Tetreault is anxious about those next steps. Until “Laramie” can get back onto the stage at Ford’s, it’s costing his troupe $100,000 a week.
Acts of Congress
Tetreault won’t put a figure on what the “Laramie” production cost, but it’s essentially already paid for — designed, built and rehearsed. What’s missing is the income stream. The company projected $400,000 in ticket sales for the run, which is scheduled through Oct. 27. Ford’s can’t recoup through insurance, because unlike acts of God, acts of Congress aren’t covered.
Ford’s officials thought they would be able to use their 655-seat theater throughout the hopefully brief shutdown. Only Tuesday morning did Tetreault learn that the company would have to bug out.

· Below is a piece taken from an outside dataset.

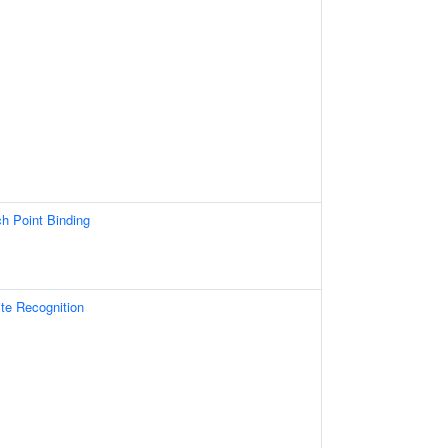
 Point Binding
e Recognition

Tuesday night was supposed to be the media opening for the critically acclaimed show, a docudrama about the beating death of a young gay man in Laramie, Wyo., 15 years ago. “Laramie” is a popular title that somehow is only now getting its professional premiere in the District. The cast features top-flight Washington actors — Holly Twyford, Mitchell Hebert and others. Scrambling, the company members hustled themselves — actors and technicians, but not the show’s large set — and a mere 80 members of their audience to the rehearsal hall at the Woolly Mammoth Theatre Company.
That was a one-night-only Band-Aid. Performances were canceled Wednesday and Thursday. Peformances for the entire week have been rescheduled or tickets refunded. There won’t be another performance until Tuesday, again inside this church. After that, who knows?
“Until I get a sign that that $400,000 is never going to materialize — that the federal government is never going to open — then I might have to start dealing with the expenses,” Tetreault says. “But I don’t believe that’s the case yet.”